Identification and Biosynthesis of Pro-Inflammatory Sulfonolipids from an Opportunistic Pathogen Chryseobacterium gleum

Abstract

Sulfonolipids (SoLs) are a unique class of sphingolipids featuring a sulfonate group compared to other sphingolipids. However, the biological functions and biosynthesis of SoLs in human microbiota have been poorly understood. Here, we report the discovery and isolation of SoLs from a human opportunistic pathogen Chryseobacterium gleum DSM16776. We show for the first time the pro-inflammatory activity of SoLs with mice primary macrophages. Furthermore, we used both in vivo heterologous expression and in vitro biochemical reconstitution to characterize two enzymes, cysteate synthase and cysteate fatty acyltransferase, that are specifically involved in the biosynthesis of SoLs rather than other sphingolipids. Based on these two SoL-specific enzymes, our bioinformatics analysis showed a wider distribution of SoL biosynthetic genes in microbes that had not been reported as SoL producers. We selected four of these strains and verified their cysteate synthase and cysteate fatty acyltransferase activities in SoL biosynthesis.

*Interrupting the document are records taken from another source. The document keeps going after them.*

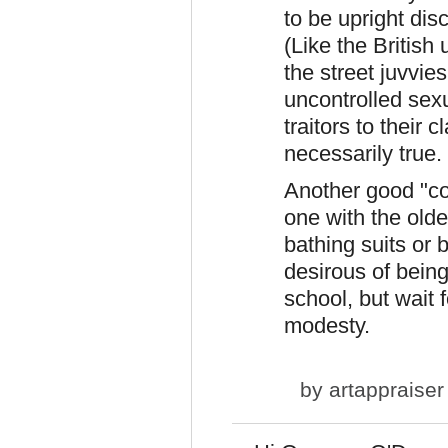
to be upright dis
(Like the British
the street juvvies
uncontrolled sexu
traitors to their
necessarily true.
Another good "con
one with the olde
bathing suits or 
desirous of bein
school, but wait 
modesty.
by
artappraiser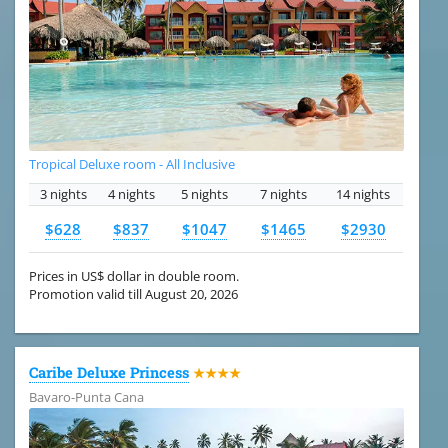
Tropical Deluxe room - All Inclusive
3 nights
4 nights
5 nights
7 nights
14 nights
$628
$837
$1047
$1465
$2930
Prices in US$ dollar in double room.
Promotion valid till August 20, 2026
Caribe Deluxe Princess
★★★★
Bavaro-Punta Cana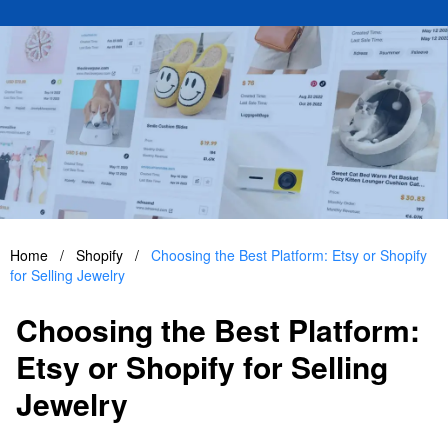
Home
/
Shopify
/
Choosing the Best Platform: Etsy or Shopify
for Selling Jewelry
Choosing the Best Platform:
Etsy or Shopify for Selling
Jewelry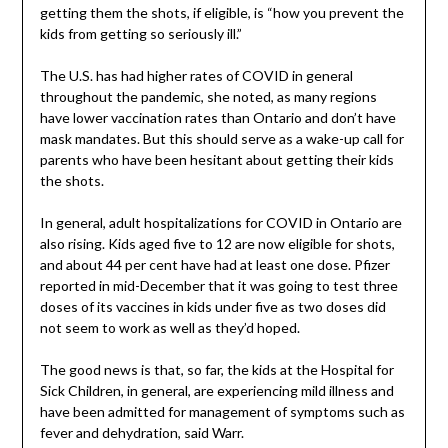
getting them the shots, if eligible, is “how you prevent the
kids from getting so seriously ill.”
The U.S. has had higher rates of COVID in general
throughout the pandemic, she noted, as many regions
have lower vaccination rates than Ontario and don’t have
mask mandates. But this should serve as a wake-up call for
parents who have been hesitant about getting their kids
the shots.
In general, adult hospitalizations for COVID in Ontario are
also rising. Kids aged five to 12 are now eligible for shots,
and about 44 per cent have had at least one dose. Pfizer
reported in mid-December that it was going to test three
doses of its vaccines in kids under five as two doses did
not seem to work as well as they’d hoped.
The good news is that, so far, the kids at the Hospital for
Sick Children, in general, are experiencing mild illness and
have been admitted for management of symptoms such as
fever and dehydration, said Warr.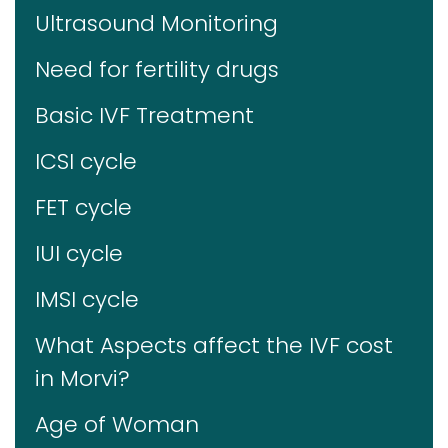
Ultrasound Monitoring
Need for fertility drugs
Basic IVF Treatment
ICSI cycle
FET cycle
IUI cycle
IMSI cycle
What Aspects affect the IVF cost
in Morvi?
Age of Woman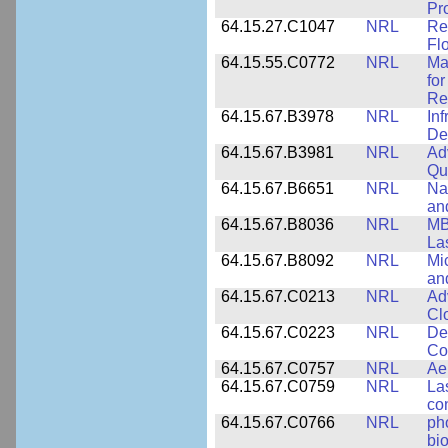
Pr
64.15.27.C1047
NRL
Re
Fl
64.15.55.C0772
NRL
Ma
fo
Re
64.15.67.B3978
NRL
In
De
64.15.67.B3981
NRL
Ad
Qu
64.15.67.B6651
NRL
Na
an
64.15.67.B8036
NRL
MB
La
64.15.67.B8092
NRL
Mi
an
64.15.67.C0213
NRL
Ad
Cl
64.15.67.C0223
NRL
De
Co
64.15.67.C0757
NRL
Ae
64.15.67.C0759
NRL
La
co
64.15.67.C0766
NRL
ph
bio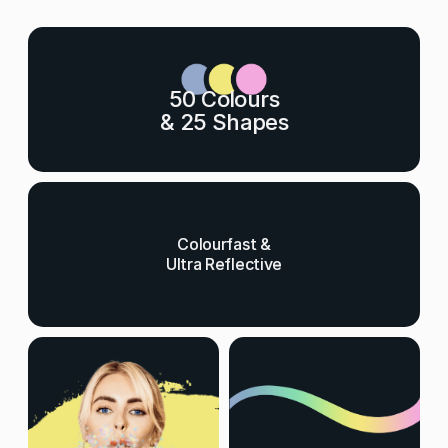
50 Colours
& 25 Shapes
Colourfast &
Ultra Reflective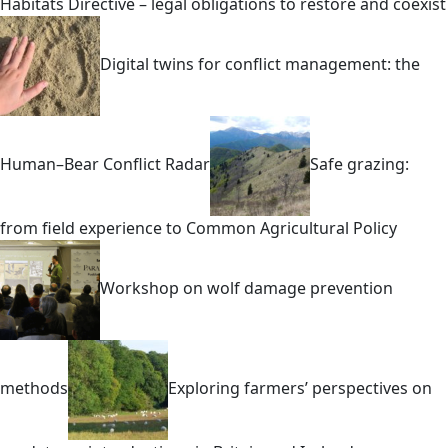
Habitats Directive – legal obligations to restore and coexist
Digital twins for conflict management: the
Human–Bear Conflict Radar
Safe grazing:
from field experience to Common Agricultural Policy
Workshop on wolf damage prevention
methods
Exploring farmers’ perspectives on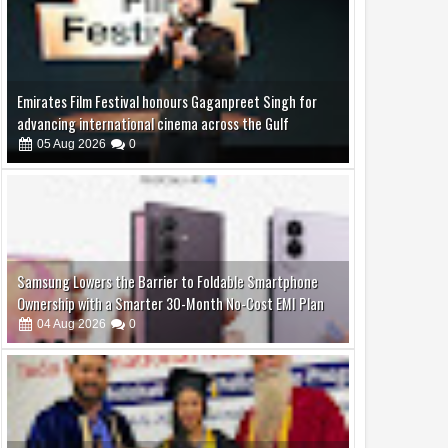
Samsung Lowers the Barrier to Foldable Smartphone
Ownership with a Smarter 30-Month No-Cost EMI Plan
04
Aug
2026
0
Dr. Mreenal Deshraj, honored with an honorary
doctorate and the Ashoka Award
04
Aug
2026
0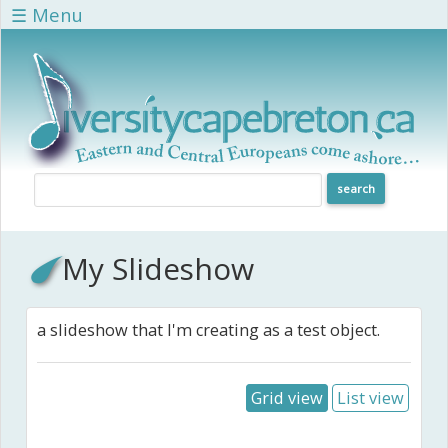
Skip to main content
☰ Menu
My Slideshow
a slideshow that I'm creating as a test object.
Grid view
List view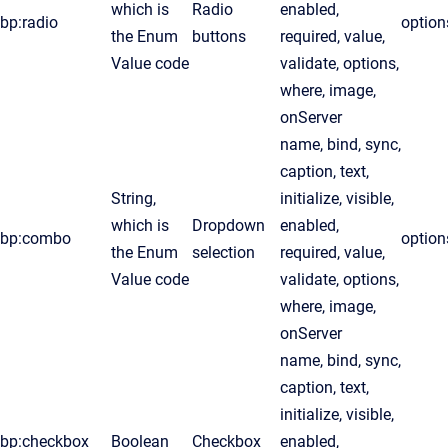
which is
Radio
enabled,
bp:radio
option
the Enum
buttons
required, value,
Value code
validate, options,
where, image,
onServer
name, bind, sync,
caption, text,
String,
initialize, visible,
which is
Dropdown
enabled,
bp:combo
option
the Enum
selection
required, value,
Value code
validate, options,
where, image,
onServer
name, bind, sync,
caption, text,
initialize, visible,
bp:checkbox
Boolean
Checkbox
enabled,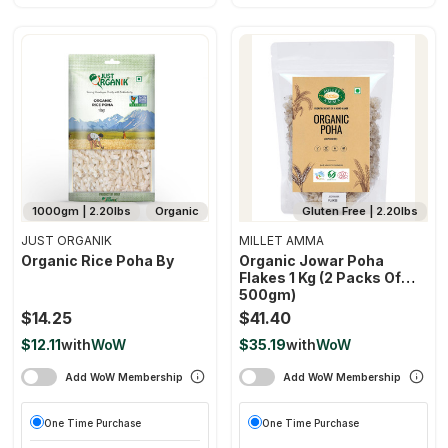
1000gm | 2.20lbs
Organic
Gluten Free | 2.20lbs
JUST ORGANIK
MILLET AMMA
Organic Rice Poha By
Organic Jowar Poha
Flakes 1 Kg (2 Packs Of
500gm)
$14.25
$41.40
$12.11
with
WoW
$35.19
with
WoW
Add WoW Membership
Add WoW Membership
One Time Purchase
One Time Purchase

Considering this wider distribution of SoL-specific biosynthetic enzymes in the context of SoLs' activity in mediating inflammation, a common and fundamental biological process, it may suggest a more comprehensive function of SoLs at play.

Figure 1.

(A) Diagrammatic workflow for SoLs discovery from human opportunistic pathogen C. gleum DSM16776. (B) Negative ion mode feature-based molecular networking (FBMN) of C. gleum extracts. (C) Chemical structure of a major SoL compound, SoL A, isolated from C. gleum (capnine moiety in blue).

Figure 2.

SoL A induced inflammatory response in primary macrophages isolated from wild type male C57Bl/6 mice. (A). Increased mRNA levels of pro-inflammatory cytokines induced by 10 μM of SoL A. LPS (100 ng/mL) used as a control; (B) Increased mRNA levels of IL-6 and IL-1ß induced by SoL A (10 μM) and a mixture of SoL A (10 μM) + LPS (100 ng/mL). LPS (100 ng/mL) used as a control. For each treatment, n=3. *, p<0.05; **, p< 0.01; ***, p< 0.001, versus vehicle.

Figure 3.

SoL A induced IL-6 protein production and secretion in macrophages. LPS (100 ng/mL) used as a control. For each treatment, n=3. ****, p< 0.0001, versus vehicle.

Figure 4.

HPLC analysis of in vitro Cys assays followed by derivatization with L-FDAA. (A) Cys1, (B) Cys2, (C) Cys3. Reactions were performed as follows: (i) L-cysteate standard, (ii) L-phosphoserine standard, (iii) L-phosphoserine + Na₂SO₃ + boiled Cys, (iv) L-phosphoserine + Cys, and (v) L-phosphoserine + Na₂SO₃ + Cys. Cya: cysteate; Cya-FDAA: cysteate-FDAA derivative; Pi-Ser: phosphoserine; Pi-Ser-FDAA: phosphoserine-FDAA derivative.

Figure 5.. Comparative LC-ESI analysis of production of key enzymatic conversions.

The extracted ion chromatograms (EICs) were shown at m/z 334.20 [M - H]⁻ for 1, m/z 360.22 [M - H]⁻ for 2, m/z 362.23 [M - H]⁻ for 3, and m/z 388.25 [M - H]⁻ for 4. (A) Production of E. coli BL21(DE3)/pHis8::cfat1 fed with cysteate or not (i and ii) and in the in vitro CFAT1 reaction (iii and iv). (B) Production of E. coli BL21(DE3)/pACYC::cys1/pHis8::cfat1 (v) and E. coli BL21(DE3)/pACYC/pHis8 (vi). (C) One-pot assay of Cys1 and CFAT1(vii, viii, ix and x). (D) The biosynthetic pathway of 3.

Figure 6.

Distribution of Spt homologs in different organisms. SSN analysis of the Spt homologs in diverse organisms and visualized by Cytoscape. CFATs responsible for SoLs biosynthesis fell into a separate cluster as highlighted in the box, five of which (shown in red) were characterized in this study. Some reported prokaryote-derived Spt responsible for condensation of serine and fatty acyl-CoA are shown in green while some reported eukaryote-derived Spt responsible for condensation of serine and fatty acyl-CoA are shown in blue.